Work instruction
Pictures aside, copy exactly each line from the one that holds "Casa Semi-indipendente in Affitto" through the last line of the records below.

------------

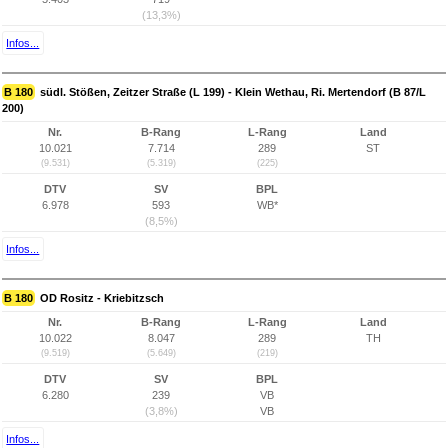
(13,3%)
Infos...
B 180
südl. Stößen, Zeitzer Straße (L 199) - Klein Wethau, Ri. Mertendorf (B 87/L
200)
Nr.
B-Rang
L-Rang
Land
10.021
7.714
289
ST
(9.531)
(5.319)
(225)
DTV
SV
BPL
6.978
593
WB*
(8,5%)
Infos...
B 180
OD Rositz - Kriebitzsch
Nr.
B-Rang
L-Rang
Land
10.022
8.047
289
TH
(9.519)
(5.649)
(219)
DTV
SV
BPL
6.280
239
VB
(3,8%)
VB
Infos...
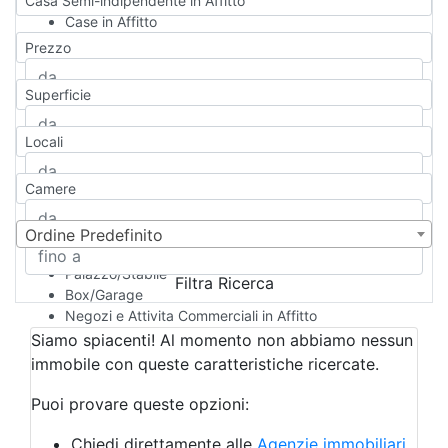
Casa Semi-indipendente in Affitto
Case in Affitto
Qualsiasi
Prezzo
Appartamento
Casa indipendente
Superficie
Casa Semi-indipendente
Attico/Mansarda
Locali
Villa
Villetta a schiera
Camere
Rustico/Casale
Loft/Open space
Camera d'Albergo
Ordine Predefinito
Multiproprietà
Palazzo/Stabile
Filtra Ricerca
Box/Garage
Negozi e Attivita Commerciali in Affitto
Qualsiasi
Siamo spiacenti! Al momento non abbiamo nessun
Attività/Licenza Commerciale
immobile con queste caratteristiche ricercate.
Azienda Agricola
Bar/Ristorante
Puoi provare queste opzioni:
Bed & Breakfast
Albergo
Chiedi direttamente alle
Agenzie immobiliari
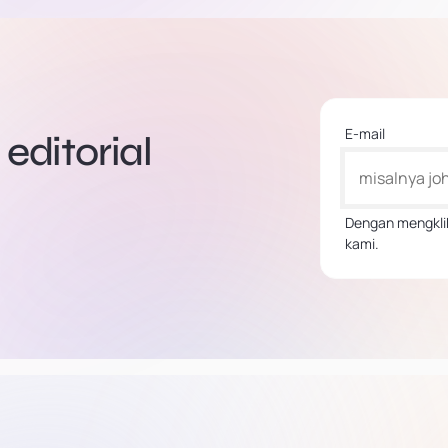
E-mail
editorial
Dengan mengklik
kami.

------------

Output for this exercise
Casa Semi-indipendente in Affitto
Case in Affitto
Qualsiasi
Prezzo
Appartamento
Casa indipendente
Superficie
Casa Semi-indipendente
Attico/Mansarda
Locali
Villa
Villetta a schiera
Camere
Rustico/Casale
Loft/Open space
Camera d'Albergo
Ordine Predefinito
Multiproprietà
Palazzo/Stabile
Filtra Ricerca
Box/Garage
Negozi e Attivita Commerciali in Affitto
Qualsiasi
Siamo spiacenti! Al momento non abbiamo nessun
Attività/Licenza Commerciale
immobile con queste caratteristiche ricercate.
Azienda Agricola
Bar/Ristorante
Puoi provare queste opzioni:
Bed & Breakfast
Albergo
Chiedi direttamente alle
Agenzie immobiliari
E-mail
editorial
Dengan mengklik
kami.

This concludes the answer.